Given:
Zeroes of a polynomial are –2, –4, –3 + 4i.
To find:
The polynomial function of least degree with real coefficients in standard form.
Solution:
According to the complex conjugate root theorem, if a complex number a+ib is a zero of a polynomial, then its conjugate a-ib is also a zero of than polynomial.
–3 + 4i is zero of the polynomial. So, by complex conjugate root theorem -3-4i is also a zero of required polynomial.
If c is a zero of p(x), then (x-c) is a factor of p(x).
–2, –4, –3 + 4i, -3-4i are zeroes of the polynomials. So, (x+2), (x+4), (x+3-4i), (x+3+4i) are the factors of the required polynomial.
Let the required polynomial be p(x), so
[tex]p(x)=(x+2)(x+4)(x+3-4i)(x+3+4i)[/tex]
[tex]p(x)=(x^2+4x+2x+8)((x+3)^2-(4i)^2)[/tex] [tex][\because a^2-b^2=(a-b)(a+b)][/tex]
[tex]p(x)=(x^2+6x+8)(x^2+6x+9-16i^2)[/tex] [tex][\because (a+b)^2=a^2+2ab+b^2][/tex]
[tex]p(x)=(x^2+6x+8)(x^2+6x+9-16(-1))[/tex] [tex][\because i^2=-1][/tex]

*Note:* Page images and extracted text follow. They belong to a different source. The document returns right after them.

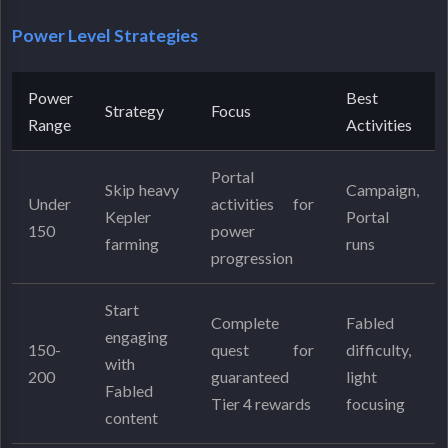
Power Level Strategies
Power
Best
Strategy
Focus
Range
Activities
Portal
Skip heavy
Campaign,
Under
activities for
Kepler
Portal
150
power
farming
runs
progression
Start
Complete
Fabled
engaging
150-
quest for
difficulty,
with
200
guaranteed
light
Fabled
Tier 4 rewards
focusing
content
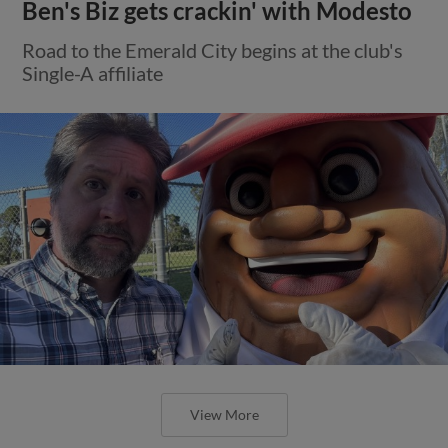
Ben's Biz gets crackin' with Modesto
Road to the Emerald City begins at the club's
Single-A affiliate
View More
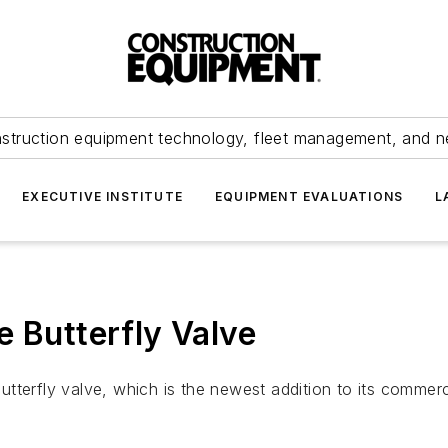
struction equipment technology, fleet management, and 
EXECUTIVE INSTITUTE
EQUIPMENT EVALUATIONS
L
e Butterfly Valve
erfly valve, which is the newest addition to its commercial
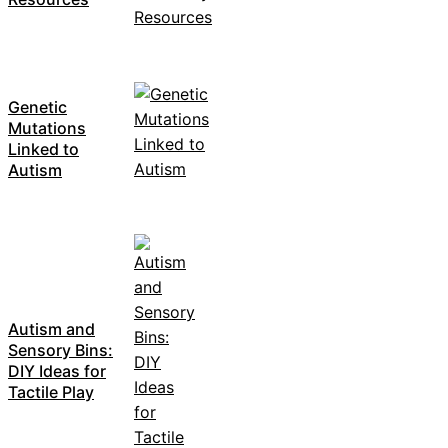
Genetic
Mutations
Linked to
Autism
Autism and
Sensory Bins:
DIY Ideas for
Tactile Play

[tex]p(x)=(x^2+6x+8)(x^2+6x+9+16)[/tex]
[tex]p(x)=(x^2+6x+8)(x^2+6x+25)[/tex]
[tex]p(x)=x^2(x^2+6x+25)+6x(x^2+6x+25)+8(x^2+6x+25)[/tex]
[tex]p(x)=x^4+6x^3+25x^2+6x^3+36x^2+150x+8x^2+48x+200[/tex]
Combining like terms, we get
[tex]p(x)=x^4+(6x^3+6x^3)+(25x^2+36x^2+8x^2)+(150x+48x)+200[/tex]
[tex]p(x)=x^4+12x^3+69x^2+198x+200[/tex]
Therefore, the required polynomial is [tex]p(x)=x^4+12x^3+69x^2+198x+200[/tex].